What the task requires: What's needed is an exact copy of all the data below, without pictures.

Record extracts:

■ ■ ■

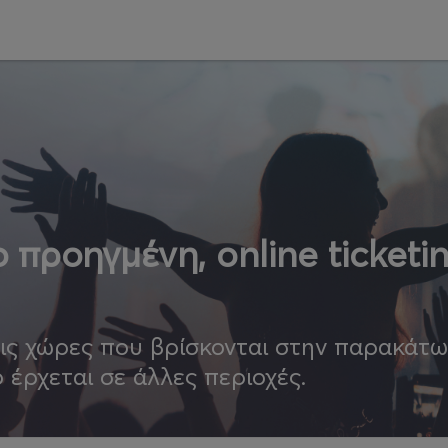
 προηγμένη, online ticketi
τις χώρες που βρίσκονται στην παρακάτ
ο έρχεται σε άλλες περιοχές.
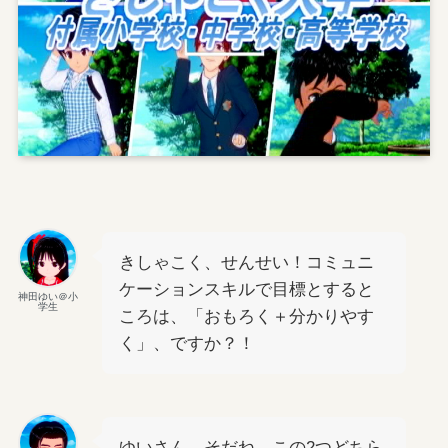
きしゃこく、せんせい！コミュニ
ケーションスキルで目標とすると
神田ゆい＠小
学生
ころは、「おもろく＋分かりやす
く」、ですか？！
ゆいさん、そだね。この2つどちら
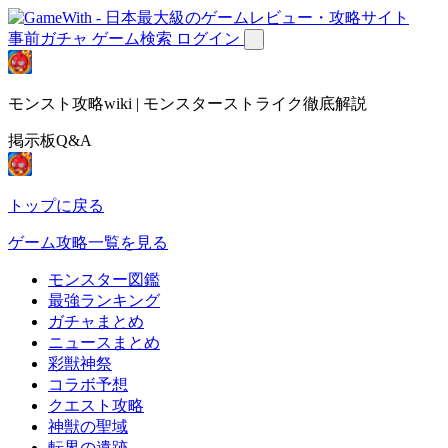
事前ガチャ
ゲーム検索
ログイン
モンスト攻略wiki | モンスターストライク徹底解説
掲示板Q&A
トップに戻る
ゲーム攻略一覧を見る
モンスター図鑑
最強ランキング
ガチャまとめ
ニュースまとめ
彩獣神祭
コラボ予想
クエスト攻略
神獣の聖域
転界の遺跡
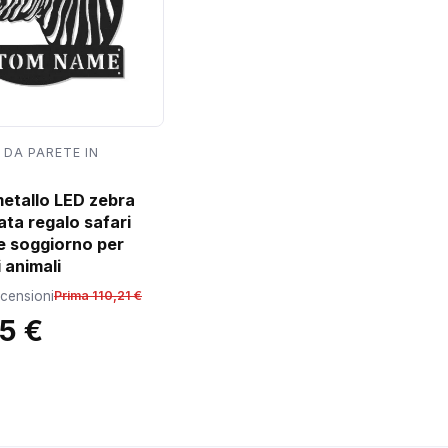
 DA PARETE IN
metallo LED zebra
ata regalo safari
e soggiorno per
 animali
ecensioni
Prima 110,21 €
15 €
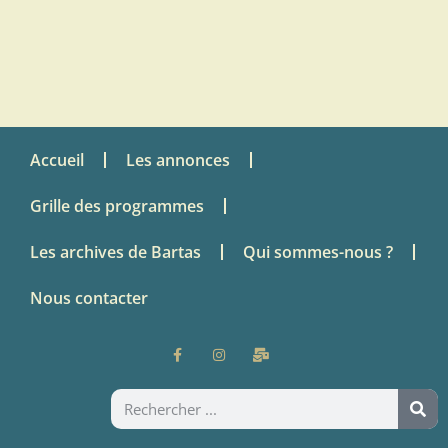
Accueil
Les annonces
Grille des programmes
Les archives de Bartas
Qui sommes-nous ?
Nous contacter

■ ■ ■

Written answer:
 προηγμένη, online ticketi
τις χώρες που βρίσκονται στην παρακάτ
ο έρχεται σε άλλες περιοχές.
きしゃこく、せんせい！コミュニ
ケーションスキルで目標とすると
神田ゆい＠小
学生
ころは、「おもろく＋分かりやす
く」、ですか？！
ゆいさん、そだね。この2つどちら
事前ガチャ
ゲーム検索
ログイン
モンスト攻略wiki | モンスターストライク徹底解説
掲示板Q&A
トップに戻る
ゲーム攻略一覧を見る
モンスター図鑑
最強ランキング
ガチャまとめ
ニュースまとめ
彩獣神祭
コラボ予想
クエスト攻略
神獣の聖域
転界の遺跡
 DA PARETE IN
metallo LED zebra
ata regalo safari
e soggiorno per
 animali
ecensioni
Prima 110,21 €
15 €
Accueil
Les annonces
Grille des programmes
Les archives de Bartas
Qui sommes-nous ?
Nous contacter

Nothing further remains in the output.